WORK INSTRUCTION: Please say how many lines in the records below contain the word "peratus". Give the number and nothing more.

MATERIAL FOR THIS TASK:
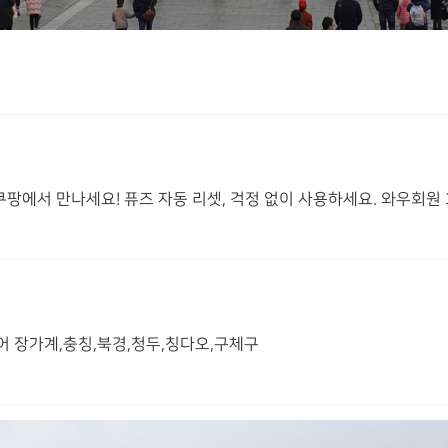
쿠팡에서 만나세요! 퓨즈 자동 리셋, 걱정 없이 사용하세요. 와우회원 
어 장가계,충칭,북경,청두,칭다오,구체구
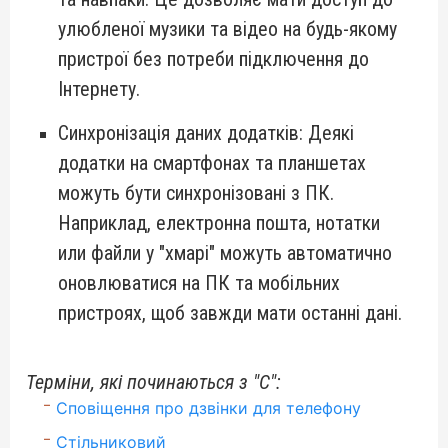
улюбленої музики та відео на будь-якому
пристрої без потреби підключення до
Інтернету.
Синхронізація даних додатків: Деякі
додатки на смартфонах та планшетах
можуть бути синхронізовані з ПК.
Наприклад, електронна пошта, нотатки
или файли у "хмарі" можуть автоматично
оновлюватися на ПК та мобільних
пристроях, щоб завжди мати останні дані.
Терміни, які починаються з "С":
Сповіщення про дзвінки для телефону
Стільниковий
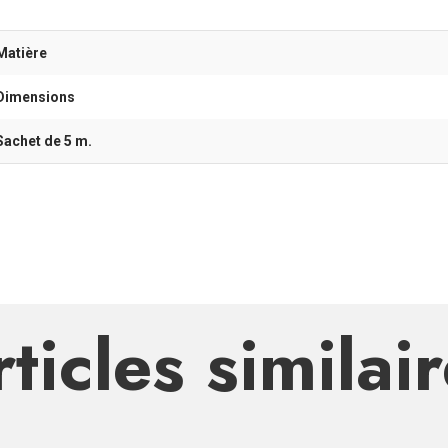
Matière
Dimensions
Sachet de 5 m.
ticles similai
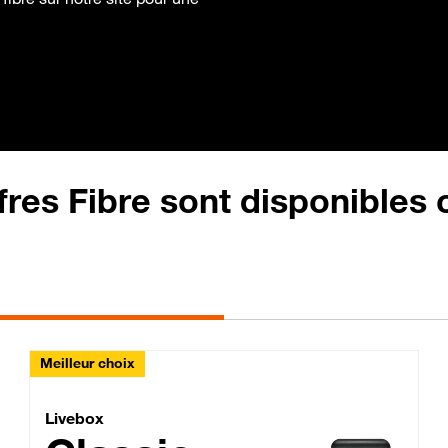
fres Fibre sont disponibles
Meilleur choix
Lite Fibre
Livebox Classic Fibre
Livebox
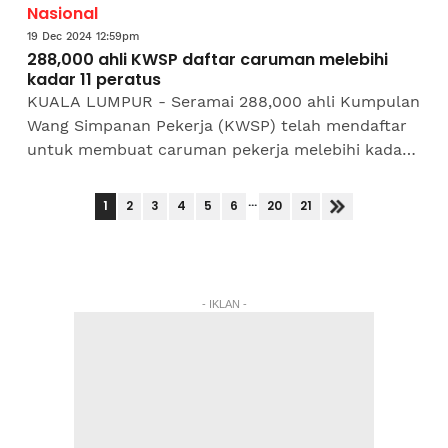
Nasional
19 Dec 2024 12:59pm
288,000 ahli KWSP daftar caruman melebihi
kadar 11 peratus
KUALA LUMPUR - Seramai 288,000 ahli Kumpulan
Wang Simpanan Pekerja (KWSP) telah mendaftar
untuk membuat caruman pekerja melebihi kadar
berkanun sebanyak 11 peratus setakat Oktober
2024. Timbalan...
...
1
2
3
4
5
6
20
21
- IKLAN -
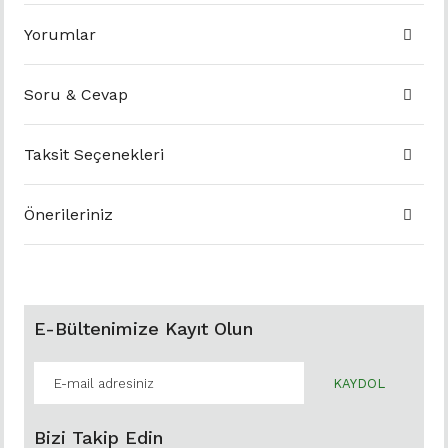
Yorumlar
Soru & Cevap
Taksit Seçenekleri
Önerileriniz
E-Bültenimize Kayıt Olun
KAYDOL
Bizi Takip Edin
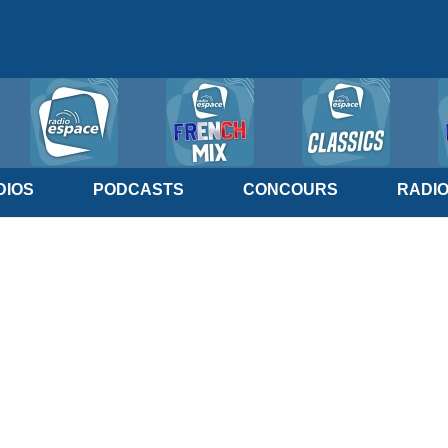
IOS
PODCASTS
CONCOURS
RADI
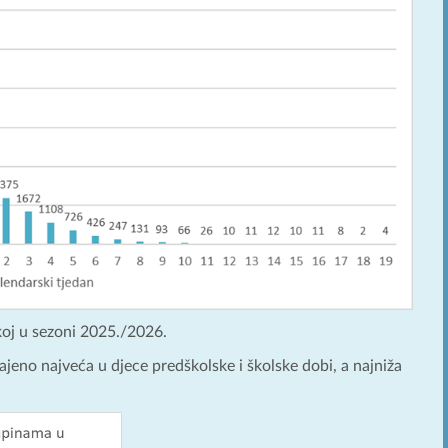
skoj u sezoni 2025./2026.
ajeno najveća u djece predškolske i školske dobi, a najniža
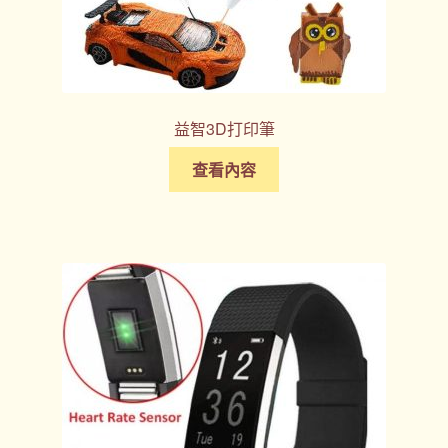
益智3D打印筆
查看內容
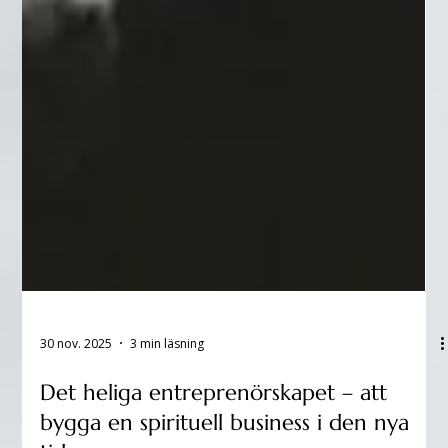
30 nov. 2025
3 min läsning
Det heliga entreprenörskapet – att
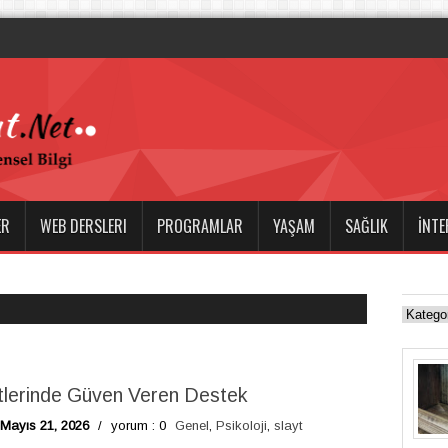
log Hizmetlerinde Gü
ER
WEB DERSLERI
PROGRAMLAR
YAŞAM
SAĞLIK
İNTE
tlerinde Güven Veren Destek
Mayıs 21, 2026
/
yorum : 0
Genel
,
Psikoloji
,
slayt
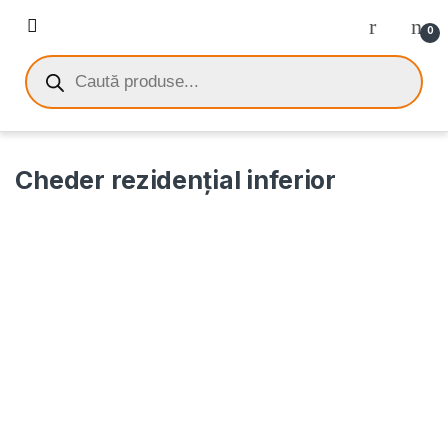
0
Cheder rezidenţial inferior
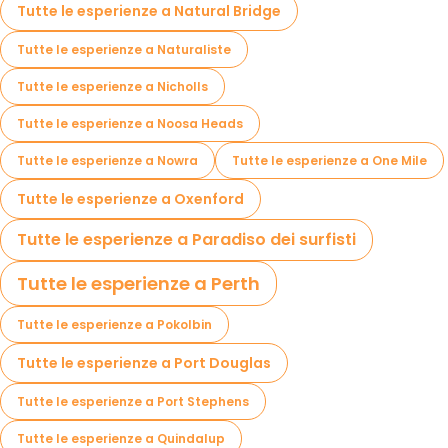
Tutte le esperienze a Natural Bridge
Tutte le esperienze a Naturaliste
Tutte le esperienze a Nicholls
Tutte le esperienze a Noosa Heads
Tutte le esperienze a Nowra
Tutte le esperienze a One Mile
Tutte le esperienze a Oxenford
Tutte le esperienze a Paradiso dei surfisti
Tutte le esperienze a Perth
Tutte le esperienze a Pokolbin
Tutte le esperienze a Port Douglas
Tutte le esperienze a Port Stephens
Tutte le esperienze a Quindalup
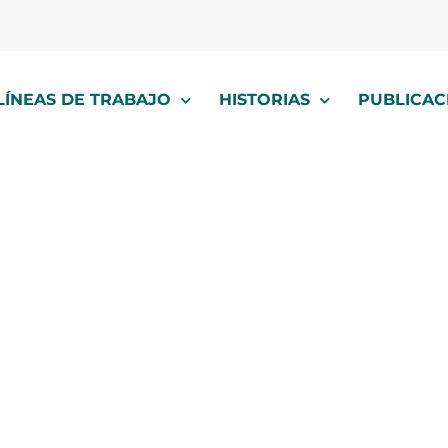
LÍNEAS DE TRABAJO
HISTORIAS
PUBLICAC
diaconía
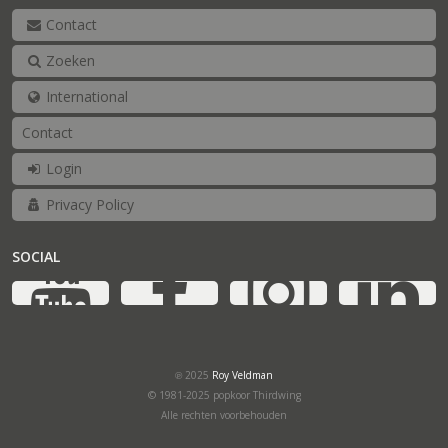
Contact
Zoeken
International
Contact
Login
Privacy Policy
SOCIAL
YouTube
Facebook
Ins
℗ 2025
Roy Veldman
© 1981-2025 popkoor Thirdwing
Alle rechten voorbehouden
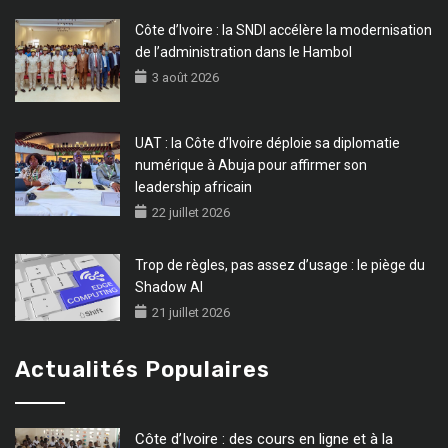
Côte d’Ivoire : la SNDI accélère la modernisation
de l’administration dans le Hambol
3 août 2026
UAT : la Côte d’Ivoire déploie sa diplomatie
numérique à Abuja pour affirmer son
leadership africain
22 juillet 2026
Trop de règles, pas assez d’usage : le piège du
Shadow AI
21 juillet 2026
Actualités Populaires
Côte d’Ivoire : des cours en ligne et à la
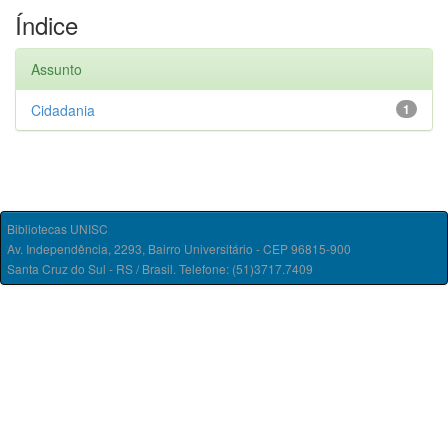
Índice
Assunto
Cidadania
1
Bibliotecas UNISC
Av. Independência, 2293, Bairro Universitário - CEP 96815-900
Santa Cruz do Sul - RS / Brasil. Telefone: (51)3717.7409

TASK RESULT: 2